Monday 17 March 2014

The Crimean Crisis: Implications for Political Science

A guest post on the Crimean crisis from Prof Peter Rutland, who is currently visiting the department from Wesleyan University.

The Russian invasion of Crimea blindsided international observers. Just the week before US Congressional leaders received a briefing from the Director of National Intelligence in which they were assured that Russian military action was unlikely. The British understanding was no better. Sir Tony Brenton, British ambassador to Russia 2004-08, wrote in the Financial Times on February 24 that the idea of a Russian military response was a ‘dark fantasy’.

It is not just spies and diplomats, but also scholars, who are scrambling for answers. Putin's efforts to derail Ukraine's integration with the European Union directly contradict liberal institutionalists who argue that globalization has made the nation state redundant. Cue complaints that Putin is living in a ‘19th century time warp’. Make that 18th century, since Catherine the Great seized Crimea in 1783 (and that is why she is called 'Great').

But Realists are also left with egg on their face, since as I discuss in this article, it is hard to argue that invading Crimea is beneficial to Russia's national interests.

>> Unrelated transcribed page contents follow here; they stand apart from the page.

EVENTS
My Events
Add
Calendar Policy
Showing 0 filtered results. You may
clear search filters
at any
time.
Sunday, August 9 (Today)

So one is left I guess with psychological explanations, of Putin as a wounded and frustrated soul. More promising perhaps is a bureaucratic politics approach, unpacking the decision making of Russian elites, in the tradition of Jack Snyder's work on the origins of World War One, Myths of Empire. Putin's waning popularity at home left him vulnerable to a push by the security elites (siloviki) to increase their influence at the expense of the market liberals (who still control some key economic policy-making institutions).